Italian funded report shows summer de-icing for North Pole
ROME - The Arctic Ocean in summer will very likely be ice free before 2050, with the climate-protection measures adopted before then determining for often and for how long this occurs, according to a new research study involving 21 research institutes from around the world, including authors from the Foundation Euro-Mediterranean Center on Climate Change (CMCC), which was established in 2005 with the financial support of various Italian government ministries.
The research team analyzed results from 40 different climate models. Using these models, the researchers considered the future evolution of Arctic sea-ice cover in a scenario with high future CO2 emissions and little climate protection. As expected, Arctic sea ice disappeared quickly in summer in these simulations. However, the new study finds that Arctic summer sea ice also disappears occasionally if CO2 emissions are rapidly reduced.
Within the CMCC, the Ocean modeling and Data Assimilation Division (ODA) contributed to the study of future sea ice variability. As explained by CMCC scientist Dorotea Iovino, in “the majority of all models, they project that the Arctic will reach September ice free before the year 2050 in all scenarios.”

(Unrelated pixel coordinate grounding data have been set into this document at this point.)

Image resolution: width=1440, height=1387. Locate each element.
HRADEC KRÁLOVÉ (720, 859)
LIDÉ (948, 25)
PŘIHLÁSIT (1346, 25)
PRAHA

“If we reduce global emissions rapidly and substantially, and thus keep global warming below 2 degrees relative to preindustrial levels, arctic sea ice will nevertheless likely disappear occasionally in summer even before 2050. This really surprised us,” said Dirk Notz, the lead at the sea-ice research group at University of Hamburg, Germany, and coordinator of the study.
The North Pole is currently covered by sea ice all year round. Each summer, the area of the sea ice cover decreases, in winter it grows again. As a consequence of global warming, the overall area of the Arctic Ocean that is covered by sea ice has rapidly been reduced over the past few decades.